A proposta do Governo não vai num sentido negativo, representa um progresso e terá o nosso voto favorável, mas não vai tão longe como seria necessário. Mantém de pé privilégios que são inaceitáveis. Pretende demonstrar que, desta vez, os sacrifícios são para todos, mas não são, são para os do costume, que não são privilegiados e vão ter de fazer ainda mais sacrifícios. É certo que alguns, poucos, perdem alguns privilégios, mas os maiores privilegiados, esses, permanecerão intocáveis.

(...)

Sr. Presidente, Sr. Deputado Ricardo Rodrigues,

Tenho de começar por saudar o facto de o Partido Socialista ter mudado de opinião em matéria de subvenções vitalícias e de subsídios de reintegração dos titulares de cargos políticos e de ter passado a defender uma posição que se aproxima da posição que o PCP aqui sempre defendeu.

Em 1985, quando os senhores aprovaram a introdução das subvenções vitalícias e dos subsídios de reintegração, tiveram uma oposição firme da nossa parte, tendo-nos até brindado com vários adjectivos e substantivos pouco agradáveis. Quero, pois, saudar o facto de o Partido Socialista ter finalmente reconhecido que esta situação se trata de um privilégio que não tem justificação.
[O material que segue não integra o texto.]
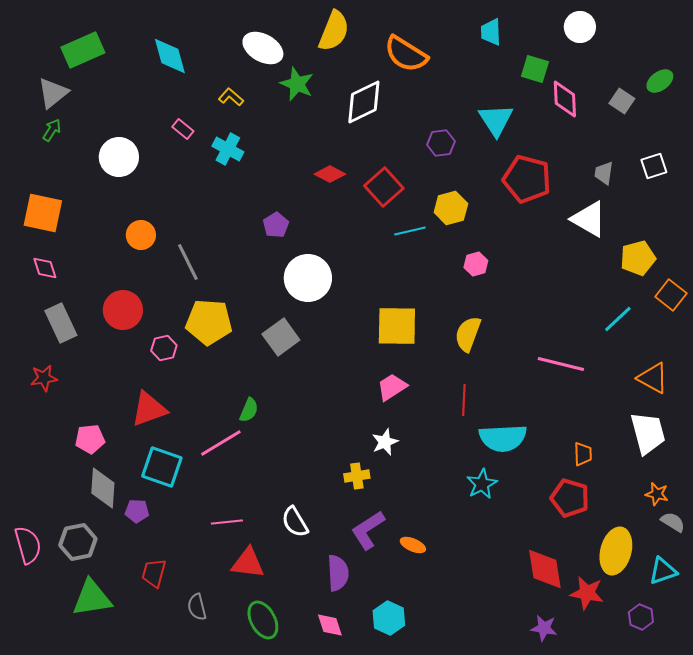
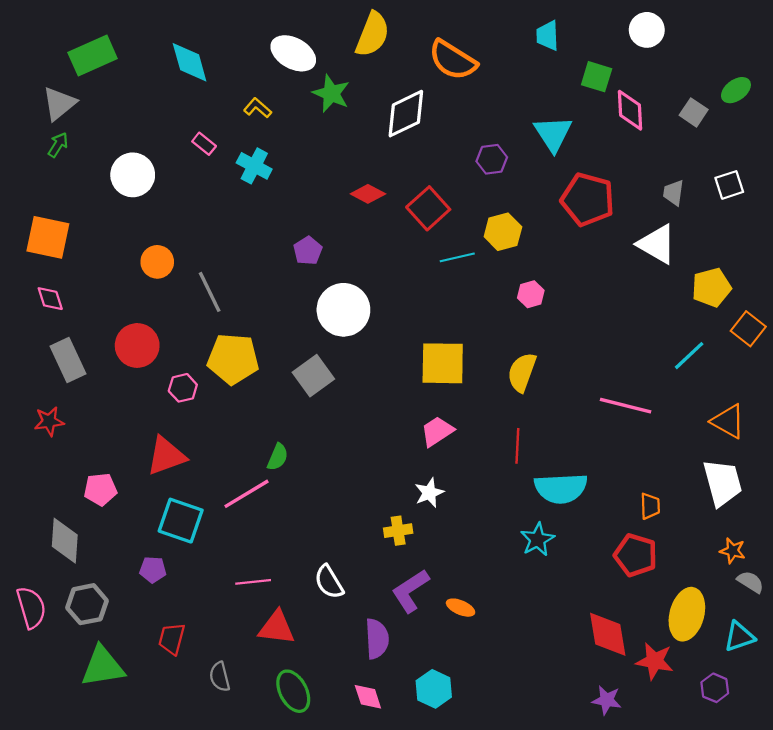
gray diamond: (103, 488) -> (65, 541), moved

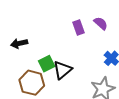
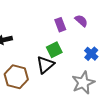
green square: (47, 64) -> (54, 50), moved

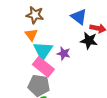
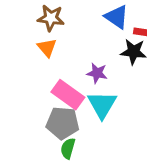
cyan triangle: (43, 51) -> (102, 105), moved

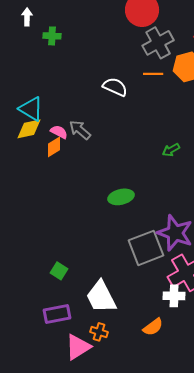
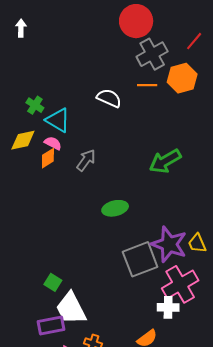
green cross: (52, 36) -> (35, 105), moved, turned 30
cyan triangle: (31, 109) -> (58, 120), moved
gray arrow: (80, 130) -> (86, 160), moved, turned 85
green arrow: (171, 150) -> (165, 161), size x1.8
white trapezoid: (101, 297) -> (71, 308), moved

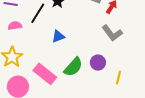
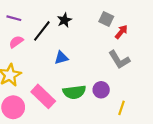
pink semicircle: (15, 26) -> (16, 42), turned -32
green semicircle: (73, 67) -> (74, 92), turned 35

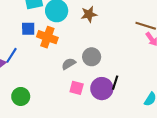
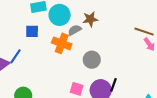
orange cross: (47, 37) -> (62, 43), moved
gray semicircle: (69, 64) -> (75, 30), moved

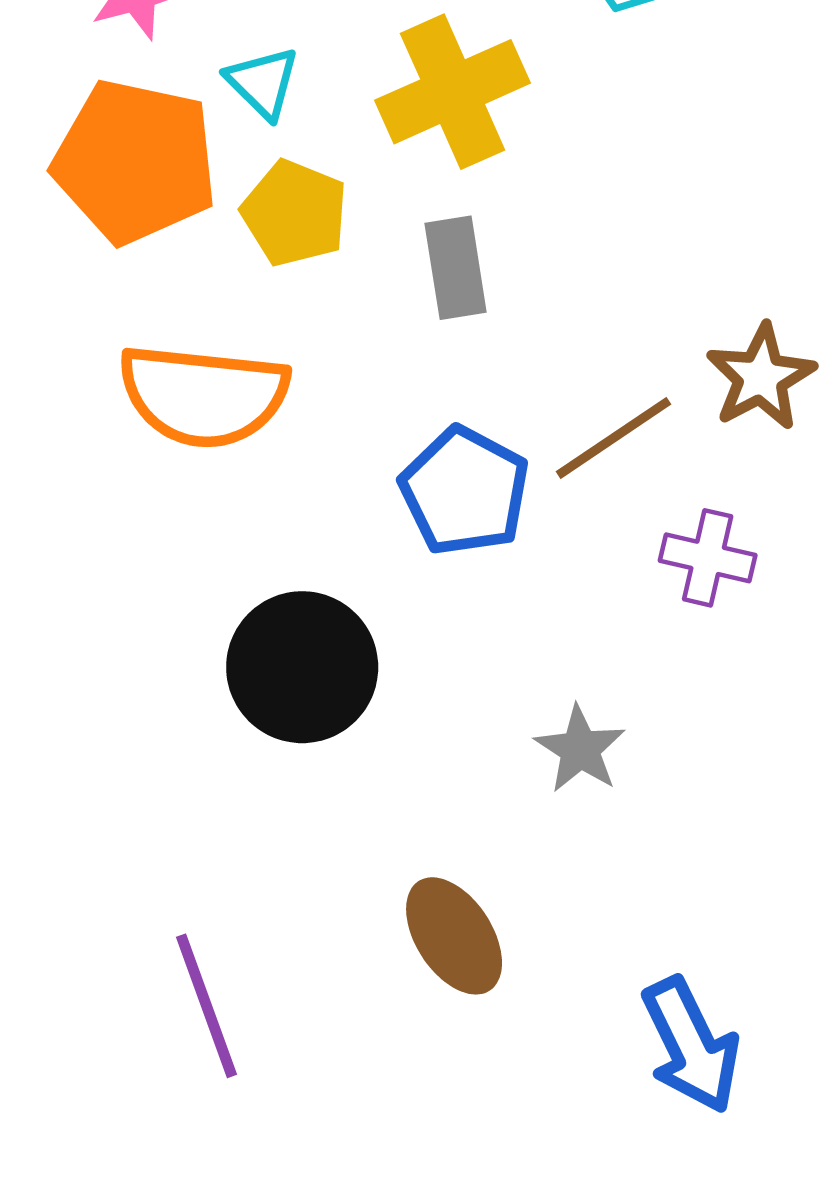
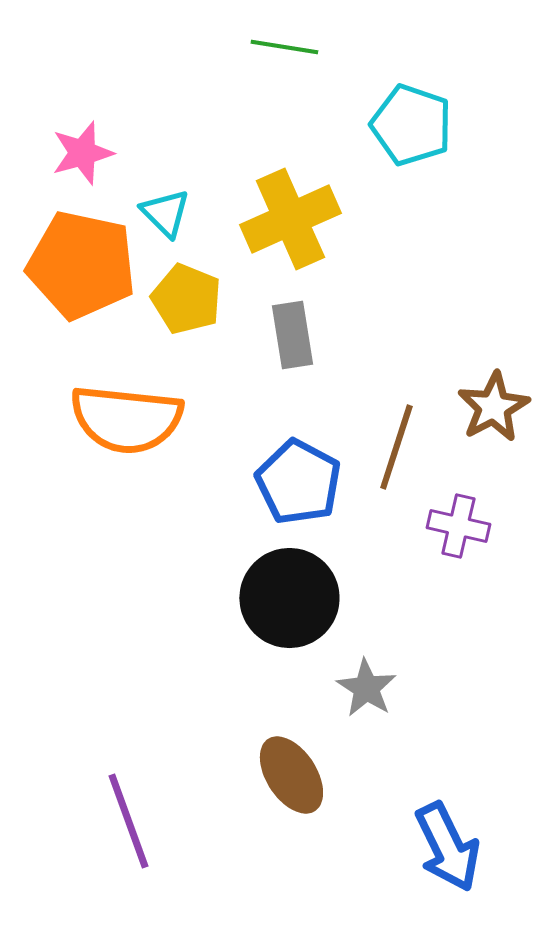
brown line: (613, 438) -> (396, 447), turned -38
black circle: (302, 667) -> (289, 598), moved
gray star: (580, 749) -> (366, 688), moved

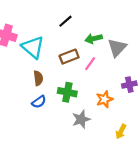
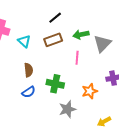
cyan triangle: (33, 47) -> (24, 41), size x0.6
brown rectangle: (69, 57) -> (53, 40), moved
pink line: (90, 64) -> (77, 58), turned -32
yellow arrow: (121, 132) -> (104, 122), turned 32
Mas trata-se, Sr. Deputado, de uma questão de princípio, não de uma questão relacionada com o défice orçamental e com a conjuntura financeira. Como o Sr. Deputado sabe, o fim destas subvenções não terá efeitos financeiros no imediato — obviamente que só terá efeitos financeiros quando a questão vier a colocar-se, o que normalmente sucede no fim do mandato —, pelo que não é um problema de conjuntura mas, sim, um problema de princípio: ou se é a favor ou se é contra a existência deste tipo de mecanismos. Nós

sempre fomos contra e agora os senhores passaram também a ser. Muito bem! É algo que se saúda!

Mas a questão que se coloca, Sr. Deputado, é que o senhor não se referiu, em momento nenhum da sua intervenção, ao projecto de lei que o PCP apresentou e que toca noutros privilégios.

O Sr. Deputado, sobre isso, nada disse!

Por exemplo, o Partido Socialista está ou não de acordo que se acabe com a situação que permite que alguém, pelo facto de ter estado cinco anos como governador do Banco de Portugal, tenha decidido para si próprio atribuir-se uma pensão principesca para o dia em que cesse funções?

O Sr. Deputado está de acordo, por exemplo, com o que aconteceu com a administração da Caixa Geral de Depósitos, que, ao fim de meia dúzia de anos de soluções, se reforma com uma «reforma dourada»? Está de acordo, Sr. Deputado?

O Sr. Deputado pensa que nos podemos contentar apenas com uma consideração do género: «Bem, é legal, e se é legal pode fazer-se»?

Ora, se é legal, o legislador pode alterar a lei. Assim como pode alterar a lei das subvenções vitalícias de titulares de cargos políticos, também pode alterar as leis que permitem que haja pessoas nomeadas pelo Estado para cargos de direcção de administração que decidam para si próprias regimes principescos de aposentação pelo facto de terem estado meia dúzia de anos ao serviço!

Ora, sobre isto o Partido Socialista nada disse!

Esta é uma questão fundamental para se saber se o Partido Socialista quer, afinal, fazer demagogia para conseguir alguma aceitação popular em relação às medidas impopulares que está a decidir ou se está, de facto, interessado em reduzir privilégios onde eles são maiores.

Gostaria que o Sr. Deputado se pronunciasse claramente sobre esta questão.